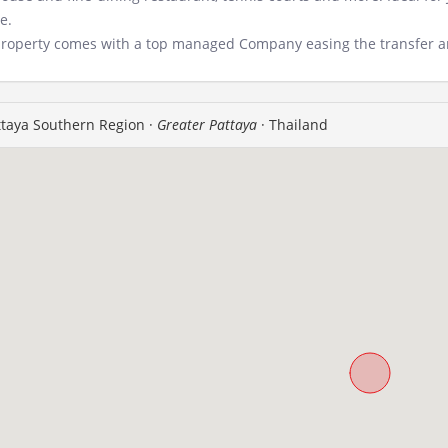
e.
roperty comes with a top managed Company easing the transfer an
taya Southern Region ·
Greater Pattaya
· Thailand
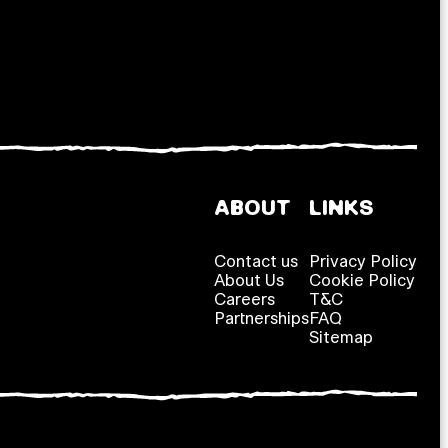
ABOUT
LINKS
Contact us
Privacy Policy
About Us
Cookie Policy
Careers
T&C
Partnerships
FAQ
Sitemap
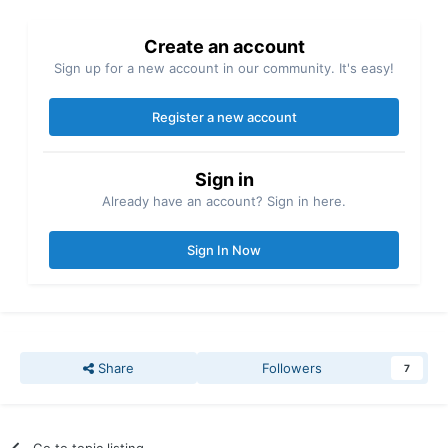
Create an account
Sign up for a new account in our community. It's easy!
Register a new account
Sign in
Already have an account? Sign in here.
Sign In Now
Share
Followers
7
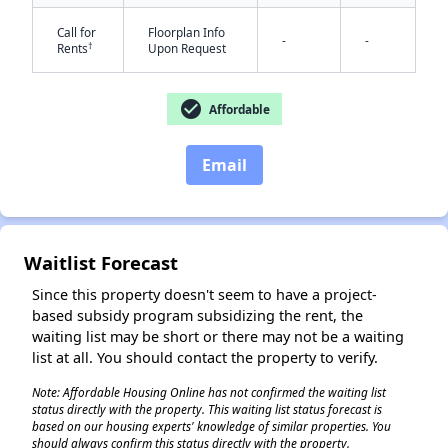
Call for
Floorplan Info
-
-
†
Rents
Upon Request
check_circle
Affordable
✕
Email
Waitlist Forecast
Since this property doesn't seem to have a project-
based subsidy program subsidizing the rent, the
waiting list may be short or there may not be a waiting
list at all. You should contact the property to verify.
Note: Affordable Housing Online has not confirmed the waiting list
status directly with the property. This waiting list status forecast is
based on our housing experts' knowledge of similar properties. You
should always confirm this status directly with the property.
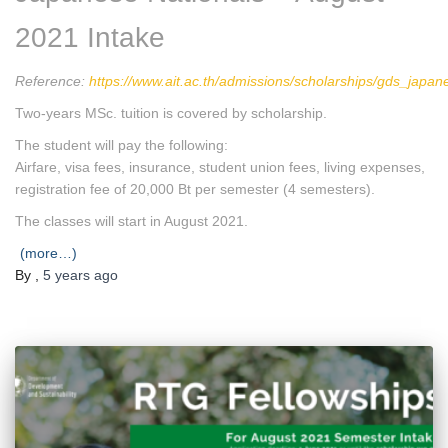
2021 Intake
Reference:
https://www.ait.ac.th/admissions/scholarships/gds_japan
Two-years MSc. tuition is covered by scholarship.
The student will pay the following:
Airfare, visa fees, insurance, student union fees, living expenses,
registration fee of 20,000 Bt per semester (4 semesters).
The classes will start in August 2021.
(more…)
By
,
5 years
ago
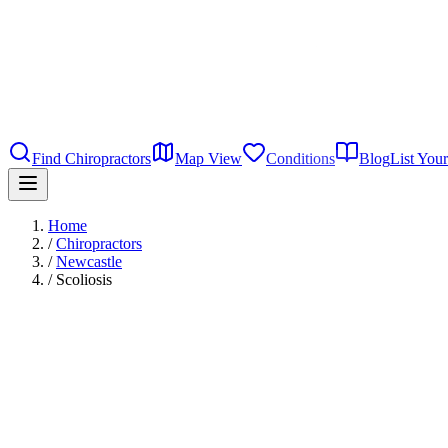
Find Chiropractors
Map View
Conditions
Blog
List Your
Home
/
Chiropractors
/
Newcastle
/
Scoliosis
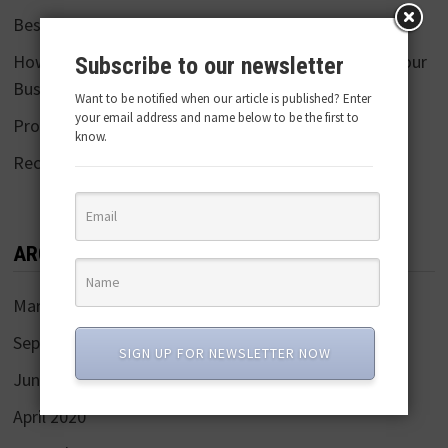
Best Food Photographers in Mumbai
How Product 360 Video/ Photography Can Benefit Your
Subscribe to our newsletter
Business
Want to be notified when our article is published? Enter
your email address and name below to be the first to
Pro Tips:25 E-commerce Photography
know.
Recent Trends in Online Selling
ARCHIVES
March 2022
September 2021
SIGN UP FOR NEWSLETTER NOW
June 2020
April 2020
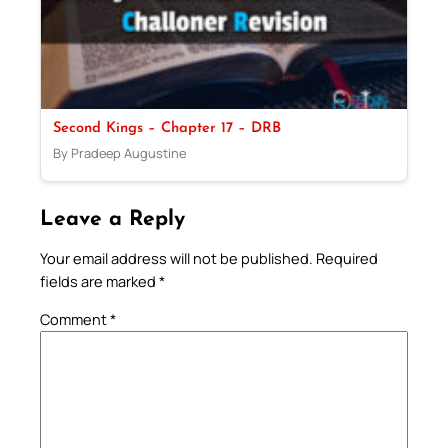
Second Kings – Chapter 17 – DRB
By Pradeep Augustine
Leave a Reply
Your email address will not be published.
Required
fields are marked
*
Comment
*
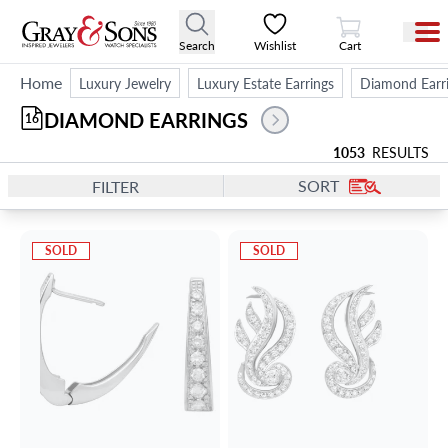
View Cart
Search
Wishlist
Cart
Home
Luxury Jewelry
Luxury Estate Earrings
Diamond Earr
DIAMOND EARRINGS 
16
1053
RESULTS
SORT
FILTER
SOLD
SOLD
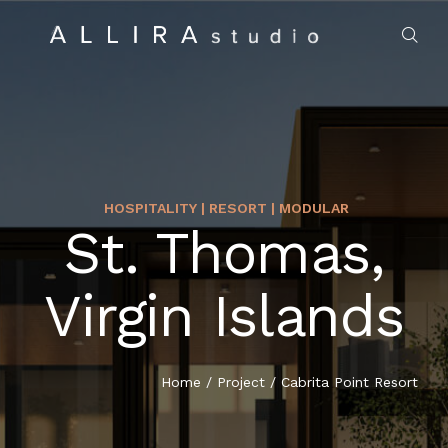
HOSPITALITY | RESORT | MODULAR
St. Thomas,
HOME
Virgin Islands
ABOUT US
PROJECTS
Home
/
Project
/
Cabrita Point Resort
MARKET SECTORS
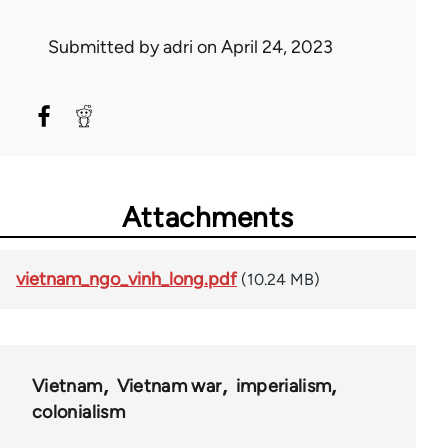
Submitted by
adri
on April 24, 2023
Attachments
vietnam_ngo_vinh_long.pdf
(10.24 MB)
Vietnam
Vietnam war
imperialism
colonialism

|---|

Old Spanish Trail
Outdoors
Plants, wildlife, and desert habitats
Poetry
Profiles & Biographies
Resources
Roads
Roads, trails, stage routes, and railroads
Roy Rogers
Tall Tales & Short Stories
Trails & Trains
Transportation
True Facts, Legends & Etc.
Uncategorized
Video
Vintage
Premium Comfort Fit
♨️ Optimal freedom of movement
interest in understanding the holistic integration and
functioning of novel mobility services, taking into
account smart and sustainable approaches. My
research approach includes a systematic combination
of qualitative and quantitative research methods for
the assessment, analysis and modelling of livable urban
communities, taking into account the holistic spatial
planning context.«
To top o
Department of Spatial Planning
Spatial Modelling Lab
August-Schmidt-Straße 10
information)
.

|---|

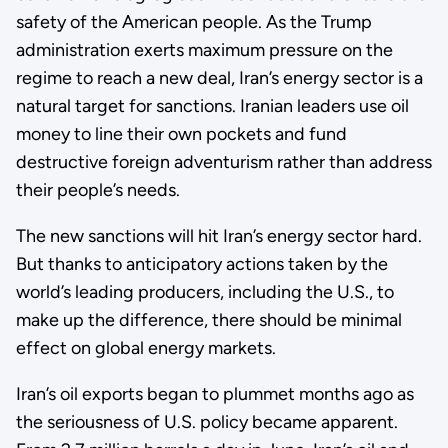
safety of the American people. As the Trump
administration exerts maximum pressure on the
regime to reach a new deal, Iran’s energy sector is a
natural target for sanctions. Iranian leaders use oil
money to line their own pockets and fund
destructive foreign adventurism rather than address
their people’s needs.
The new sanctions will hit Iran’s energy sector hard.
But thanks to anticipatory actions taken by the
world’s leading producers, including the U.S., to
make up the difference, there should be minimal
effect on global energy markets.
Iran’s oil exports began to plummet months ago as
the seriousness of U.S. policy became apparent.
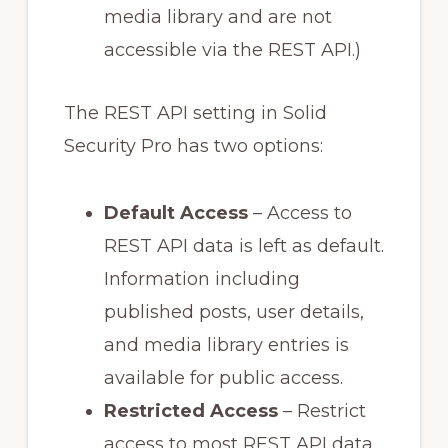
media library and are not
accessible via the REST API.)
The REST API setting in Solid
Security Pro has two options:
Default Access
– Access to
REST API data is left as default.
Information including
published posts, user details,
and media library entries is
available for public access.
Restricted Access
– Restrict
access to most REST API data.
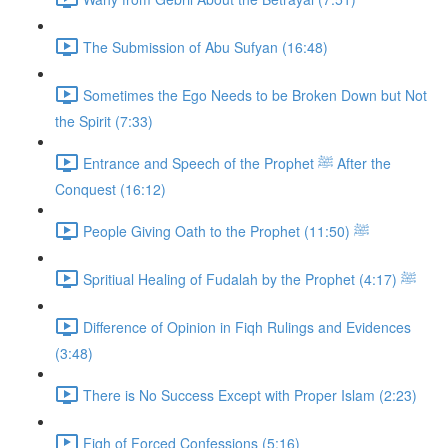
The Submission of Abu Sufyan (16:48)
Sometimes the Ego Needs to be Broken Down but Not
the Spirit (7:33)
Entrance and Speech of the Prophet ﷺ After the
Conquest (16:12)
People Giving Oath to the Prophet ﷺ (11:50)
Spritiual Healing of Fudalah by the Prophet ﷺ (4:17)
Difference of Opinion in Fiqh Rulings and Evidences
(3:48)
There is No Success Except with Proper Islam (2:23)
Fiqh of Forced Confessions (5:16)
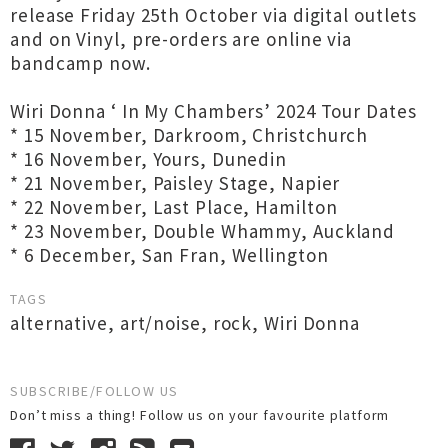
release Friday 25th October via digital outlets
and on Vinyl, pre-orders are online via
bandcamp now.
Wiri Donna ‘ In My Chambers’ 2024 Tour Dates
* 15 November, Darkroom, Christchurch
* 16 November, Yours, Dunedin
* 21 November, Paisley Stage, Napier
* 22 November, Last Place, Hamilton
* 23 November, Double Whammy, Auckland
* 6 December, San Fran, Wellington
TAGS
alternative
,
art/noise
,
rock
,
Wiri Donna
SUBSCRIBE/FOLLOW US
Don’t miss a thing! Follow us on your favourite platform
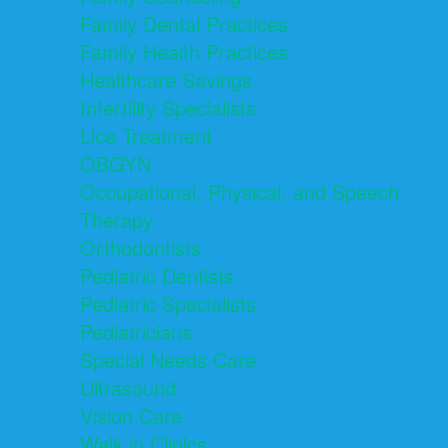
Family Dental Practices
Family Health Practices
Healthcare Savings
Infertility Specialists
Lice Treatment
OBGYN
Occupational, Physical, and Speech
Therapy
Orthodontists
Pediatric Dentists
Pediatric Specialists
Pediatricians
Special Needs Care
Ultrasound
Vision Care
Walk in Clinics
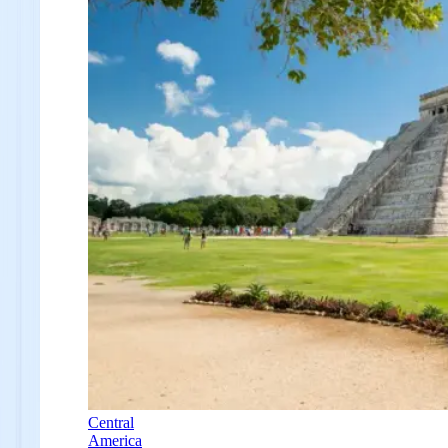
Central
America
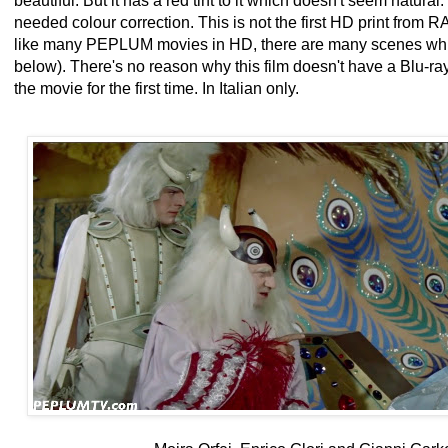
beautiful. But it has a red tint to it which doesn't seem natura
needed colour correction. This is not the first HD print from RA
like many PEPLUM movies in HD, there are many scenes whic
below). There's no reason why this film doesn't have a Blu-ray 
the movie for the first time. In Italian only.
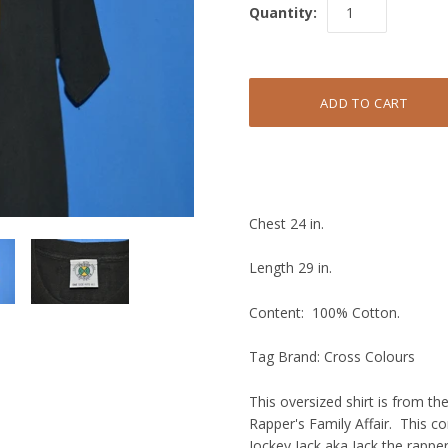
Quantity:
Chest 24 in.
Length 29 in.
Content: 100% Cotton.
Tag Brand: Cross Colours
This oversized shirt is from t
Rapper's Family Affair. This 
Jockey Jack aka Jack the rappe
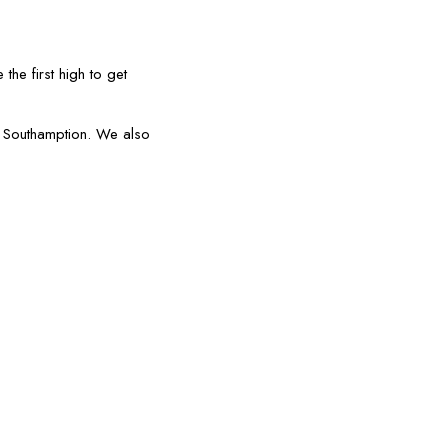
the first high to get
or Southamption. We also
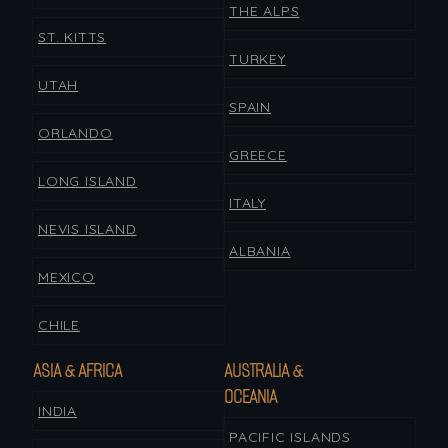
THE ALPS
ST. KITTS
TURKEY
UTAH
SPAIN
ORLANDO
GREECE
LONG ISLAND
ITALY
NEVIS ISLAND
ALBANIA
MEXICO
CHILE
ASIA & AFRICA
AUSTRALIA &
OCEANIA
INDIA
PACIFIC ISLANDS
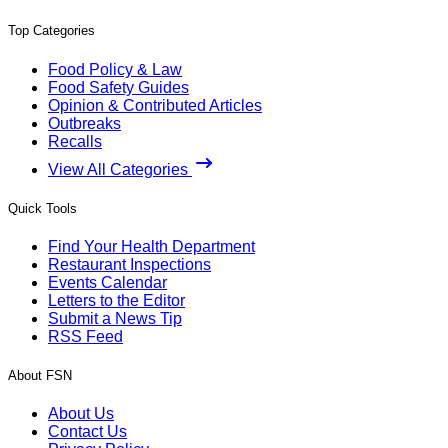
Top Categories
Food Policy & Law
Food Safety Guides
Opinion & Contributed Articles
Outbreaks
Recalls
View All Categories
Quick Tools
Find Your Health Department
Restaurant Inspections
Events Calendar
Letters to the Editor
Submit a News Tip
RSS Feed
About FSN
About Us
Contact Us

|---|

» **WORK ORDER**: In the data above, copy every line where the string "Specialists" appears.

» **OUTPUT FOR THIS EXERCISE**:
Infertility Specialists
Pediatric Specialists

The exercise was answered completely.